Claus Leggewie ist Politikwissenschaftler und Verfasser der Bücher "Das Ende der Welt, wie wir sie kannten. Klima, Zukunft und die Chancen der Demokratie" (2009, mit H. Welzer), "Mut statt Wut. Aufbruch in eine neue Demokratie" (2011) und "Europa zuerst! Eine Unabhängigkeitserklärung" (2017).

Die Beweggründe der sogenannten 68er waren in West-Berlin ganz andere als in Mexiko und Prag. Bei aller Differenzierung sind sie aber durch ikonische Bilder, gemeinsame Referenzen und Elemente populärer Kultur zu einer Bewegung zusammengeschweißt worden, die als Motor politischer, sozialer und kultureller Innovationen auftrat und dabei Veränderungen zum Durchbruch verhalf, die in mittel- und langfristigen Strukturentwicklungen bereits angelegt waren. Stets haben dabei besonders lautstarke und sichtbare Akteure das Bild einer Altersgruppe geprägt, die mit den Vorhaben der Avantgarden keineswegs übereinstimmte, sich aber in die bewirkten Änderungen sehr wohl einfand und daraus Nutzen zog.

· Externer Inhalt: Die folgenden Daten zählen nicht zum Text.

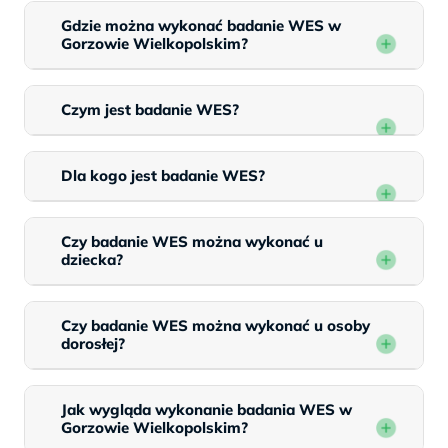
Gdzie można wykonać badanie WES w
Gorzowie Wielkopolskim?
Czym jest badanie WES?
Dla kogo jest badanie WES?
Czy badanie WES można wykonać u
dziecka?
Czy badanie WES można wykonać u osoby
dorosłej?
Jak wygląda wykonanie badania WES w
Gorzowie Wielkopolskim?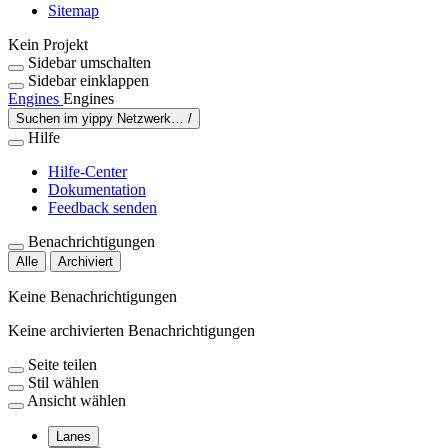
Sitemap
Kein Projekt
Sidebar umschalten
Sidebar einklappen
Engines
Engines
Suchen im yippy Netzwerk…
/
Hilfe
Hilfe-Center
Dokumentation
Feedback senden
Benachrichtigungen
Alle
Archiviert
Keine Benachrichtigungen
Keine archivierten Benachrichtigungen
Seite teilen
Stil wählen
Ansicht wählen
Lanes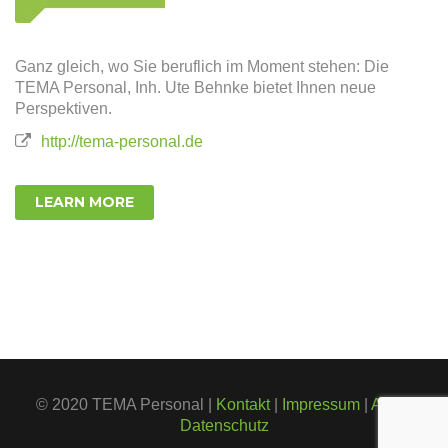
Ganz gleich, wo Sie beruflich im Moment stehen: Die
TEMA Personal, Inh. Ute Behnke bietet Ihnen neue
Perspektiven.
http://tema-personal.de
LEARN MORE
© 2020 TEMA Personal |
Kontakt
|
Impressum
|
AGB
|
Datenschutz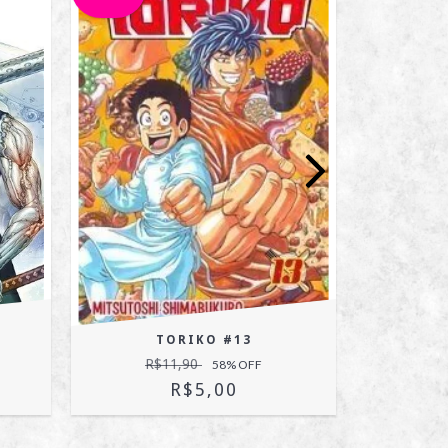
BAKE
TORIKO #13
R$11,90
58
% OFF
R$5,00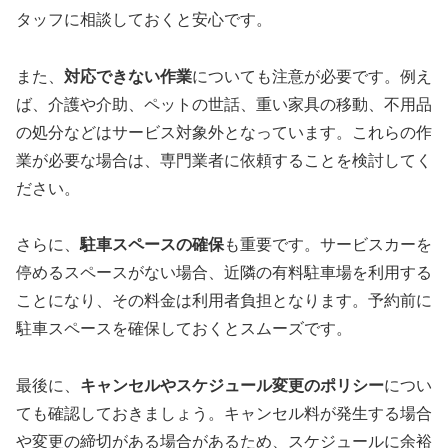
タッフに相談しておくと安心です。
また、
対応できない作業
についても注意が必要です。例え
ば、介護や介助、ペットの世話、重い家具の移動、不用品
の処分などはサービス対象外となっています。これらの作
業が必要な場合は、専門業者に依頼することを検討してく
ださい。
さらに、
駐車スペースの確保
も重要です。サービスカーを
停めるスペースがない場合、近隣の有料駐車場を利用する
ことになり、その料金は利用者負担となります。予約前に
駐車スペースを確保しておくとスムーズです。
最後に、
キャンセルやスケジュール変更のポリシー
につい
ても確認しておきましょう。キャンセル料が発生する場合
や変更の締切がある場合があるため、スケジュールに余裕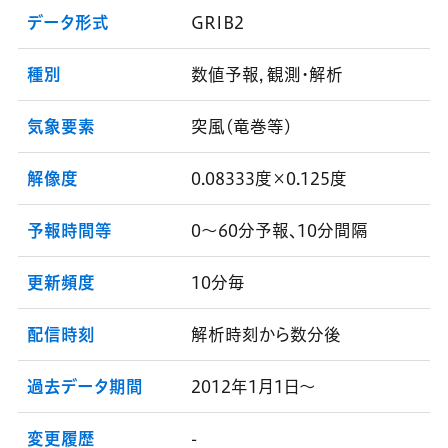
データ形式
GRIB2
種別
数値予報, 観測・解析
気象要素
突風(竜巻等)
解像度
0.08333度×0.125度
予報時間等
0～60分予報、10分間隔
更新頻度
10分毎
配信時刻
解析時刻から数分後
過去データ期間
2012年1月1日～
変更履歴
-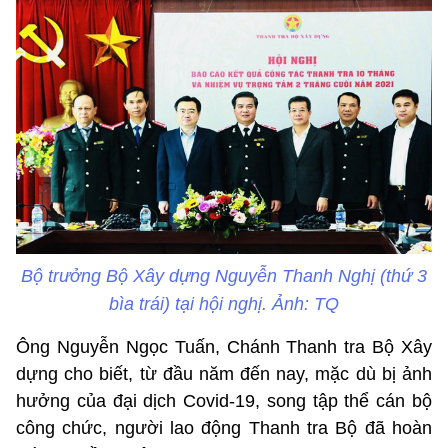
Bộ trưởng Bộ Xây dựng Nguyễn Thanh Nghị (thứ 3
bìa trái) tại hội nghị. Ảnh: TQ
Ông Nguyễn Ngọc Tuấn, Chánh Thanh tra Bộ Xây
dựng cho biết, từ đầu năm đến nay, mặc dù bị ảnh
hưởng của đại dịch Covid-19, song tập thể cán bộ
công chức, người lao động Thanh tra Bộ đã hoàn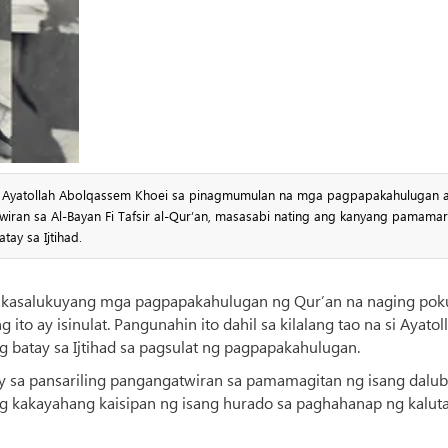
 Ayatollah Abolqassem Khoei sa pinagmumulan na mga pagpapakahulugan a
iran sa Al-Bayan Fi Tafsir al-Qur’an, masasabi nating ang kanyang pamama
ay sa Ijtihad.
 sa kasalukuyang mga pagpapakahulugan ng Qur’an na naging pok
to ay isinulat. Pangunahin ito dahil sa kilalang tao na si Ayatol
batay sa Ijtihad sa pagsulat ng pagpapakahulugan.
koy sa pansariling pangangatwiran sa pamamagitan ng isang dalu
 ng kakayahang kaisipan ng isang hurado sa paghahanap ng kalut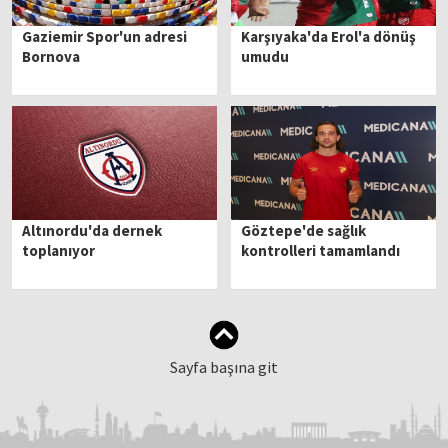
Gaziemir Spor'un adresi
Karşıyaka'da Erol'a dönüş
Bornova
umudu
Altınordu'da dernek
Göztepe'de sağlık
toplanıyor
kontrolleri tamamlandı
Sayfa başına git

Einige Gemeinsamkeiten und sehr viele Unterschiede

So darf man auch die Wucht und Wirkung der Fridays for Future-Versammlungen weder über- noch unterschätzen, die mit der Schüler- und Studentenbewegung um 1968 einige Gemeinsamkeiten und sehr viele Unterschiede aufweist. Der Modus von ’68 war die Kritik der bürgerlichen Sozialwissenschaft, der heutige Modus ist "follow the science", die Wiedereinsetzung naturwissenschaftlicher Autorität, ohne dabei ganz auf Gesellschaftskritik zu verzichten. Die Rolle junger Frauen in sozialen Bewegungen ist heute bedeutsamer, dank einer umfassenderen Bildung und einer feministischen Alltagspraxis. Und das industrielle Wachstumsmodell ist am Ende, auf dem die Umverteilungsvorstellungen und Gerechtigkeitsideale der älteren Protestbewegung noch wesentlich beruhten. Während die Zukunft um 1968 auf dem Höhepunkt des Konsumkapitalismus offen schien und Utopien der Befreiung von allen Fesseln moralischer Konventionen aufblühen konnten, scheint der Zukunftshorizont heute eher mit einem riesigen Stoppschild versehen. Den Protest treibt eher die Dystopie einer an gefährlichen Kipppunkten aus den Angeln gehobenen Welt an.